Credit unions first emerged in the early 20th century as an alternative banking option for low-income communities and nonprofits; they now serve more than 130 million members with more than $2 trillion in assets. Rosenthal and McCray assert that credit unions are unambiguously the “good guys” in a fiscal system plagued by greed, predators, and unethical leadership. Their book, which is divided into four parts, starts with 11 chapters by Rosenthal, who provides a historical overview of community development and credit unions. If anyone knows this history, it’s Rosenthal, who served for years as the executive director of the National Federation of Community Development Credit Unions in the 1980s and wrote Organizing Credit Unions: A Manual (1995). Rosenthal’s chapters also explore his own personal journey as a white man who led an organization whose largest stakeholders were people of color; there is also commentary on how the banking system has perpetuated racial disparities into the 21st century. While Rosenthal is the credit union’s “historian,” according to the text, coauthor McCray is the movement’s “whistleblower.” As a graduate of Georgetown University Law School and a public policy expert, he centers his chapters in Part II on in-depth look at his role in the defense of the Kappa Alpha Psi Federal Credit Union (KAPFCU), organized by a historically Black fraternity, against the federal government. In an extended metaphor based on Alice in Wonderland, McCray highlights the surreal absurdities of the National Credit Union Administration capriciously closing and liquidating KAPFCU, due in part to policies that unfairly target institutions that serve low-income communities.
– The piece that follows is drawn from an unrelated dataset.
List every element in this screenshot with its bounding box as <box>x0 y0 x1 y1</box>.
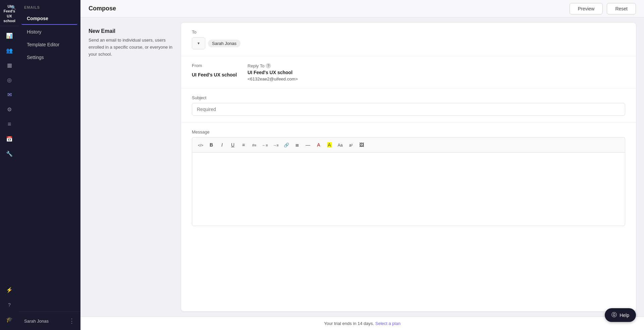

The book’s more hopeful third part emphasizes the ways that Black churches and other organizations can navigate a treacherous banking system and find ways to provide capital access to their communities. In the book’s final section, McCray provides readers with a nearly 80-page collection of original documents written by the NCUA and other parties during their case against the KAPFCU. Both authors are impassioned regarding ideals of Black self-sufficiency and the need for community-centered credit unions, but their differing perspectives and approaches create a well-balanced, thoroughly convincing book. Rosenthal, who also served on the Consumer Advisory Council of the Federal Reserve Board, effectively provides an insider’s account of the industry with an emphasis on historical context, whereas McCray, whose activism includes work with the Association of Community Organizations for Reform Now, provides an engaging grassroots perspective on the ways in which Black communities and organizations are victimized by a regulatory system that disregards their needs. Both men are experts in their fields, but the book’s intended audience aren’t only fellow insiders, but also lay readers; Rosenthal and McCray are both careful to provide consistently accessible descriptions of the intricacies of the financial sector. This effort is assisted by the inclusion of ample textbox vignettes, graphs, charts, and other visual aids, and the authors’ firsthand perspectives are helpfully accompanied by more than 100 research footnotes.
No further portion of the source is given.